Tuesday, May 19, 2015

Three charter amendments make the ballot: Ban the box, cut the council, and hire locals.

Three proposed charter amendment petitions appear to have gotten enough signatures to get on the August ballot. A fourth that would have restricted funding for marijuana law enforcement for people processing not over two ounces of the herb failed to make the cut. To get on the ballot a proposed charter amendment had to have signatures on a petition that equaled 10% of the number of votes cast in the last Metro election.

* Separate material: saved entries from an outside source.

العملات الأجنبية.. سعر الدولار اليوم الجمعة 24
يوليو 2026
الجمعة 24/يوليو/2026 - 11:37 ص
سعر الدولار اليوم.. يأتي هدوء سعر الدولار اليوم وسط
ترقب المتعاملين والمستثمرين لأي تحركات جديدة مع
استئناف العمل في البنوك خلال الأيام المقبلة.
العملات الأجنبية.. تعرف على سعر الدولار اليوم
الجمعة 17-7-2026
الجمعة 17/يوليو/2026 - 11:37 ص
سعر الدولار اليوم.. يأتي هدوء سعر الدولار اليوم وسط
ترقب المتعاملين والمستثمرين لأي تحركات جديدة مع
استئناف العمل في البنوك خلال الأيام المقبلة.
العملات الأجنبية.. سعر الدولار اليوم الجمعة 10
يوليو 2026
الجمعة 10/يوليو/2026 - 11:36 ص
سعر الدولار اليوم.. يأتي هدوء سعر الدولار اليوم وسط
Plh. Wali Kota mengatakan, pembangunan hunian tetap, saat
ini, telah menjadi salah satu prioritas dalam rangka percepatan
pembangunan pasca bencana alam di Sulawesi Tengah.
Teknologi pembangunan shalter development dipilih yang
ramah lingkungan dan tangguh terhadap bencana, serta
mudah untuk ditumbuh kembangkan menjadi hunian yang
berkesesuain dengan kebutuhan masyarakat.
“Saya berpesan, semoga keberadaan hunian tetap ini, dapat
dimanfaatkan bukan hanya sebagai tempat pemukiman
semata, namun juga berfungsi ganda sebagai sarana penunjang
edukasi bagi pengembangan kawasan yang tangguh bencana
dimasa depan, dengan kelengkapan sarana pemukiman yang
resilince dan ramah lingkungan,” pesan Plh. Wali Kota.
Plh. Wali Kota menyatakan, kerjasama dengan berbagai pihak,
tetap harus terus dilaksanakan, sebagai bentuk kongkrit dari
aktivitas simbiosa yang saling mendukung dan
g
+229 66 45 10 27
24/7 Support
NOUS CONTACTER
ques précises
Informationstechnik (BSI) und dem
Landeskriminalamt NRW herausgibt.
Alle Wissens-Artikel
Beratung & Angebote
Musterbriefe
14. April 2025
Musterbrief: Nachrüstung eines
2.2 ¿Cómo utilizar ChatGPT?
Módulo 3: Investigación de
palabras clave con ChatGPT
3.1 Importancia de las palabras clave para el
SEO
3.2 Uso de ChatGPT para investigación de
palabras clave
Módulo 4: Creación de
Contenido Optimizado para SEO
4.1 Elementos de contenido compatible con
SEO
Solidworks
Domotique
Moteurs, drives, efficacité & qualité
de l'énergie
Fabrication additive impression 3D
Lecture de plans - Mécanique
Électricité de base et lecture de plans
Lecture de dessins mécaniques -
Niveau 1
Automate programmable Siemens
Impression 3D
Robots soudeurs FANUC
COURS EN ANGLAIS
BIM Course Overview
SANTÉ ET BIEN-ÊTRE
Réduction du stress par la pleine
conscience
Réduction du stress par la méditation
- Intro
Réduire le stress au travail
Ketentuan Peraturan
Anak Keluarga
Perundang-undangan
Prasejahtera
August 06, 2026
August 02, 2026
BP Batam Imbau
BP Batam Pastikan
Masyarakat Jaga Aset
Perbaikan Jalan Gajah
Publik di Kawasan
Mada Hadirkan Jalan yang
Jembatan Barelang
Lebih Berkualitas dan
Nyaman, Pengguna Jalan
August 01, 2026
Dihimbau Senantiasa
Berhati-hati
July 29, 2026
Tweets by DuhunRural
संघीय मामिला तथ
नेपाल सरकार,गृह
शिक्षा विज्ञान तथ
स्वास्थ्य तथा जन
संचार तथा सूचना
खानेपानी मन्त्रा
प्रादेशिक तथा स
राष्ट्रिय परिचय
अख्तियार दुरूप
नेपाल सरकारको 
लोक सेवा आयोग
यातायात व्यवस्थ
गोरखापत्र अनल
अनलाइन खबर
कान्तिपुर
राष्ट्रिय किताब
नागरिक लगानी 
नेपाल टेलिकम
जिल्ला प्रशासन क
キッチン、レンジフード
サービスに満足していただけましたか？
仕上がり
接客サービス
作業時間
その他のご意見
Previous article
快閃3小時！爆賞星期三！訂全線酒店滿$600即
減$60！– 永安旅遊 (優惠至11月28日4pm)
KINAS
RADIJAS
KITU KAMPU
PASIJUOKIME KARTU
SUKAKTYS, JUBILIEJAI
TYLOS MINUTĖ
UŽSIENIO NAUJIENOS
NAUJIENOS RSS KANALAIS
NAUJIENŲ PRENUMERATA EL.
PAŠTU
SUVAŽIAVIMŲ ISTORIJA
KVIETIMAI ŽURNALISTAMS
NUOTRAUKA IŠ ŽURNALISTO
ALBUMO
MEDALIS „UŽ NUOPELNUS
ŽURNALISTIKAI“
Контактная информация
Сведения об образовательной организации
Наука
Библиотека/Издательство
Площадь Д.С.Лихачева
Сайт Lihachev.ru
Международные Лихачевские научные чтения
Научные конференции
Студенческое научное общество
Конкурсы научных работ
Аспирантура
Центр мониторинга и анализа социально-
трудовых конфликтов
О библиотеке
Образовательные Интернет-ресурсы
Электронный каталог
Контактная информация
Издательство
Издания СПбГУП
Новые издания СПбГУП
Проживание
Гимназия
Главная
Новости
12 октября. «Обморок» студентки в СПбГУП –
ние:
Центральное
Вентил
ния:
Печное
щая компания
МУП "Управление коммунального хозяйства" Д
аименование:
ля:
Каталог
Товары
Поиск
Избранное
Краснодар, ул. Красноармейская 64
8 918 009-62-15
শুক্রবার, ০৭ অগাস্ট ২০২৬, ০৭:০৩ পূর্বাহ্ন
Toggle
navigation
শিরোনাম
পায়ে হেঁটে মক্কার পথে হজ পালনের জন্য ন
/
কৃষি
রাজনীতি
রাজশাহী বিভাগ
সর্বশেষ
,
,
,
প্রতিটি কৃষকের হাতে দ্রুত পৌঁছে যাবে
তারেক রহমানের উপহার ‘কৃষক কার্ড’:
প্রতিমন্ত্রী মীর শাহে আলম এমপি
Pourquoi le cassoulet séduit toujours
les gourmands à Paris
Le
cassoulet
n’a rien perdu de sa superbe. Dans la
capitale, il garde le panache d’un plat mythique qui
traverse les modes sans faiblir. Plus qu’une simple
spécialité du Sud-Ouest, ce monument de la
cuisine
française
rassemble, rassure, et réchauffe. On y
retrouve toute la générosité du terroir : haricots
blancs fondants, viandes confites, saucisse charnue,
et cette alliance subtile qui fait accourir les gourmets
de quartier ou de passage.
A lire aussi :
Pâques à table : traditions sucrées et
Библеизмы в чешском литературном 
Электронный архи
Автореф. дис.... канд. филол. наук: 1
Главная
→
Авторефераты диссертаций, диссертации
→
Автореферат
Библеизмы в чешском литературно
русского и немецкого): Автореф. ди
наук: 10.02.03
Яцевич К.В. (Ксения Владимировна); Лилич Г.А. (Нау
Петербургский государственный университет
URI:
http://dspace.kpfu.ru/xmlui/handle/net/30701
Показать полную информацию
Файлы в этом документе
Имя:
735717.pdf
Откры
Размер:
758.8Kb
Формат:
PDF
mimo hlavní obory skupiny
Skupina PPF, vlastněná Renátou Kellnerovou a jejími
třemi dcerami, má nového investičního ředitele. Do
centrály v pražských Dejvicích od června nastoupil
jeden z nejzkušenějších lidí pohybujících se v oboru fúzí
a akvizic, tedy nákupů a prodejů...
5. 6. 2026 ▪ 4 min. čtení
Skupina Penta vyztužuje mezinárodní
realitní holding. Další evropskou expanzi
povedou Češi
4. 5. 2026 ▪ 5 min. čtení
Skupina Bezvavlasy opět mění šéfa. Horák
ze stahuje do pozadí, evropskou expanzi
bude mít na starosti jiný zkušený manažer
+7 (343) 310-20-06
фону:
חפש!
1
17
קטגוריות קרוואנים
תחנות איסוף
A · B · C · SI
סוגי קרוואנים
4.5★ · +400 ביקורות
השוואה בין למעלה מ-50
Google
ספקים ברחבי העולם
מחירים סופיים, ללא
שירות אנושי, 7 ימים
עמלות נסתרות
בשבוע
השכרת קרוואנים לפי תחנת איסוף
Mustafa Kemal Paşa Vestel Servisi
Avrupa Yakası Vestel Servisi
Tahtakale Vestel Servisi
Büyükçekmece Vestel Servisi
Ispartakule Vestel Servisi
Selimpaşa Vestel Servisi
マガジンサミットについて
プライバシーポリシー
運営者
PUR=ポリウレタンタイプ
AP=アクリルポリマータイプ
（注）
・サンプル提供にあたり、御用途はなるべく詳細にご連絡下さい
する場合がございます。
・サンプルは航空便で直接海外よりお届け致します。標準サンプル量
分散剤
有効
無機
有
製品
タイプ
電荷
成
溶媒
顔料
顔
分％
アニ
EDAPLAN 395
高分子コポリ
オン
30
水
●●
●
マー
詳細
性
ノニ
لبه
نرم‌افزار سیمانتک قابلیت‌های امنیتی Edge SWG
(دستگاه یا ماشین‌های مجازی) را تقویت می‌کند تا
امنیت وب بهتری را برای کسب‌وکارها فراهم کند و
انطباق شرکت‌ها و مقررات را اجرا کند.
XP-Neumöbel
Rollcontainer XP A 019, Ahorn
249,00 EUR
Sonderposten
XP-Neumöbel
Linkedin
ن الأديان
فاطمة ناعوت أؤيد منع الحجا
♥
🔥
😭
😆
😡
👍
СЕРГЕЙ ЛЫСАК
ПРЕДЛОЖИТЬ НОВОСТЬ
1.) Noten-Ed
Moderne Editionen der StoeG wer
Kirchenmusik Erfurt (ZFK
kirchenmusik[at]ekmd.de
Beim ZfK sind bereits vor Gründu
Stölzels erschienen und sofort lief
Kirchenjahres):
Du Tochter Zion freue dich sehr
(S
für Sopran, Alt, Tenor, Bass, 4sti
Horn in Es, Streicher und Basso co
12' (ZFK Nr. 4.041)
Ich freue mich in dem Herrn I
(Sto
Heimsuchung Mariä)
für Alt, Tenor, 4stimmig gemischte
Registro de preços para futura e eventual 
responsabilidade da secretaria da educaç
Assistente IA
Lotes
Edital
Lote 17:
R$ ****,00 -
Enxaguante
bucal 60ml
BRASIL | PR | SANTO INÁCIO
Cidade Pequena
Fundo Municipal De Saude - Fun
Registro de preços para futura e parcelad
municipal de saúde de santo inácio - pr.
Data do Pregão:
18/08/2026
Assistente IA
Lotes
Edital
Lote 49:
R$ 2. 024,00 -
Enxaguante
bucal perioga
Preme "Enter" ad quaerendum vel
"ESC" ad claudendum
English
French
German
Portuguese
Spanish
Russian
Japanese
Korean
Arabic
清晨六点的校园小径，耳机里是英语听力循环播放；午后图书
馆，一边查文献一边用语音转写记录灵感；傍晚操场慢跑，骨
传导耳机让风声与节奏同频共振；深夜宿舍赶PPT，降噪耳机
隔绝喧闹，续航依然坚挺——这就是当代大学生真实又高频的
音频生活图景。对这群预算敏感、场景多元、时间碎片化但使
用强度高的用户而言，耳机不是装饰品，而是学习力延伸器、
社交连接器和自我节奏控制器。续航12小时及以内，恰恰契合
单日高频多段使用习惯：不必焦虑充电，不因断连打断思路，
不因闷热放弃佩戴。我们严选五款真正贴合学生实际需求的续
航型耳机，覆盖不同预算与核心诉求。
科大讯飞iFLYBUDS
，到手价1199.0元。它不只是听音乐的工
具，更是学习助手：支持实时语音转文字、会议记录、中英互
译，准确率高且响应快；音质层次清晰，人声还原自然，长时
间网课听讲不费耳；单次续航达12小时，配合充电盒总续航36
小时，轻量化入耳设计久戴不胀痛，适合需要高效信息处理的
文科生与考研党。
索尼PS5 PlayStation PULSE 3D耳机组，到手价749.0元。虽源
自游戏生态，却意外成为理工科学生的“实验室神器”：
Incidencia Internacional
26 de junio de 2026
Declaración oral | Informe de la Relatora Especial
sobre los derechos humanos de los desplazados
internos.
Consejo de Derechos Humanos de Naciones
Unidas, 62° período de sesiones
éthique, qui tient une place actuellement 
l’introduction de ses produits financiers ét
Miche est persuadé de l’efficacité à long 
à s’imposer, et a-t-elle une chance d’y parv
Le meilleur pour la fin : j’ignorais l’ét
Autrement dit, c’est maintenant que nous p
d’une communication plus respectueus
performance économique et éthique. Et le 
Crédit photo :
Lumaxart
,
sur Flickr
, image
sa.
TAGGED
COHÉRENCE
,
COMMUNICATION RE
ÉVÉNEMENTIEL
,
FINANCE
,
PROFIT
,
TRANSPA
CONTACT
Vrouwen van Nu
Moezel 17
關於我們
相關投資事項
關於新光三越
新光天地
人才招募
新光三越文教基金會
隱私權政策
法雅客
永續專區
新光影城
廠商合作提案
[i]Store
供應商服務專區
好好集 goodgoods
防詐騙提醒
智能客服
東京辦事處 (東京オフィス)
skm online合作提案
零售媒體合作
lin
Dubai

The three proposed charter amendments that it looks like will be on the ballot are below and these are my initial thoughts on them:

  • Ban the Box- removes the question from the initial Metro job application that
    ask if an applicant has ever been convicted of a felony.
    I am undecided about this but leaning "yes." We need to ease the reentry of ex-felons into society. This applies only to the initial application. To give an ex-con a shot at getting a Metro job does not seem too much to ask.
  • Reduce the size of the Council from 40 members to 27 and expand term limits fom two to three terms. I am supporting this. I have always thought term limits was a bad idea. It makes for a weak council and a strong mayor. I do not think having the next to the largest Council in America has served us well. We may have 40 members but very
  • little diversity of thought. On things that should be controversial we have votes that are 40 to 0 in favor. The argument against this change is that a person can get elected now without spending a lot of money if they are willing to work hard and that neighbors can have access to their councilmen. I am not buying that argument. Twenty-seven will still make us have a larger council than most cities and these other cities seem to manage as well as we do. This proposal does away with the Council-at-large positions. I have always thought the at-large positions served no useful purpose. This proposal only reduces the number of districts from 35 to 27 which is not that much of a reduction. It only takes 99 Representatives and 33 Senators to legislate for the State, surely we can legislate local matters with less than 40 people.
  • A requirement that 40% of the workforce on any Metro project exceeding
    $100,000 be residents of Davidson County.
      I oppose this. When we put out for bids a big project, the winner of the bid already has his employees. To require that the contractor lay off his employees and hire local employees will drive up the cost of construction. It takes time to find the right people who fit the culture and environment of a company. Also, there is a learning curve in learning how a company does things and what the expectations are.  Many companies cannot just replace 40% of their workforce and still do the quality job they were hired to do. Also, if we have such a requirement, other cities may start having such a requirement. There are a lot of people in the construction trade in Nashville who work on projects out of town. Do we want those people to lose their job? At one time, the city required that everyone who had a metro job had to live in the county.  This restricted us from getting the work force we needed. When you start tampering with the market by fixing prices or imposing requirement that you only buy local or hire local then there are usually detrimental consequences. Markets maximize efficiency. This needs to be defeated.